- _Saved data entries_:
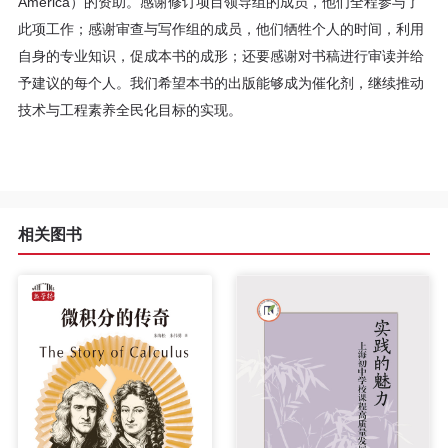
America）的资助。感谢修订项目领导组的成员，他们全程参与了
此项工作；感谢审查与写作组的成员，他们牺牲个人的时间，利用
自身的专业知识，促成本书的成形；还要感谢对书稿进行审读并给
予建议的每个人。我们希望本书的出版能够成为催化剂，继续推动
技术与工程素养全民化目标的实现。
相关图书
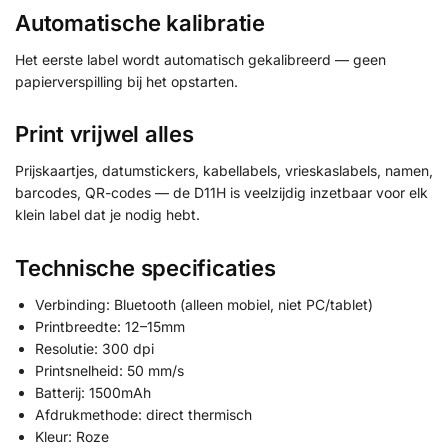
Automatische kalibratie
Het eerste label wordt automatisch gekalibreerd — geen
papierverspilling bij het opstarten.
Print vrijwel alles
Prijskaartjes, datumstickers, kabellabels, vrieskaslabels, namen,
barcodes, QR-codes — de D11H is veelzijdig inzetbaar voor elk
klein label dat je nodig hebt.
Technische specificaties
Verbinding: Bluetooth (alleen mobiel, niet PC/tablet)
Printbreedte: 12–15mm
Resolutie: 300 dpi
Printsnelheid: 50 mm/s
Batterij: 1500mAh
Afdrukmethode: direct thermisch
Kleur: Roze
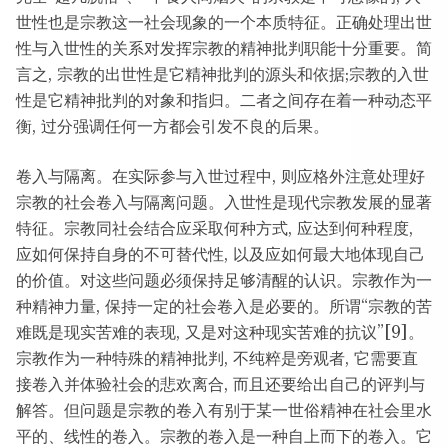
世性也是宗教这一社会现象的一个本质特征。正确处理出世
性与入世性的关系对发挥宗教的精神批判职能十分重要。简
言之, 宗教的出世性是它精神批判的源头和依据;宗教的入世
性是它精神批判的对象和指归。二者之间存在着一种动态平
衡, 过分强调任何一方都会引发不良的后果。
卷入与隔离。在实际参与入世过程中, 则应格外注意处理好
宗教的社会卷入与隔离问题。入世性是现代宗教发展的显著
特征。宗教同社会结合应采取何种方式, 应达到何种程度,
应如何保持自身的不可替代性, 以及应如何最大地体现自己
的价值。对这些问题必须保持足够清醒的认识。宗教作为一
种精神力量, 保持一定的社会卷入是必要的。所谓“宗教的苦
难既是现实苦难的表现, 又是对这种现实苦难的抗议”[9]。
宗教作为一种特殊的精神批判, 不纯粹是旁观者, 它需要直
接卷入并体验社会的悲欢离合, 而且还要给出自己的评判与
解答。但问题是宗教的卷入有别于某一世俗精神在社会里水
平的、线性的卷入。宗教的卷入是一种自上而下的卷入。它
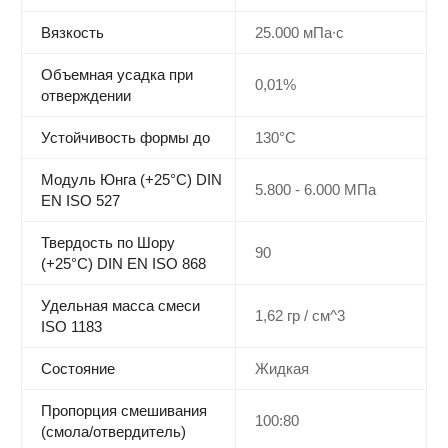
Вязкость
25.000 мПа∙с
Объемная усадка при
0,01%
отверждении
Устойчивость формы до
130°C
Модуль Юнга (+25°C) DIN
5.800 - 6.000 МПа
EN ISO 527
Твердость по Шору
90
(+25°C) DIN EN ISO 868
Удельная масса смеси
1,62 гр / см^3
ISO 1183
Состояние
Жидкая
Пропорция смешивания
100:80
(смола/отвердитель)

- _Aim of the exercise_: A verbatim copy of the records is expected, from their first line through the line with "barcodes, QR-codes —", inclusive, with the pictures removed.

- _Result below_:
America）的资助。感谢修订项目领导组的成员，他们全程参与了
此项工作；感谢审查与写作组的成员，他们牺牲个人的时间，利用
自身的专业知识，促成本书的成形；还要感谢对书稿进行审读并给
予建议的每个人。我们希望本书的出版能够成为催化剂，继续推动
技术与工程素养全民化目标的实现。
相关图书
Automatische kalibratie
Het eerste label wordt automatisch gekalibreerd — geen
papierverspilling bij het opstarten.
Print vrijwel alles
Prijskaartjes, datumstickers, kabellabels, vrieskaslabels, namen,
barcodes, QR-codes — de D11H is veelzijdig inzetbaar voor elk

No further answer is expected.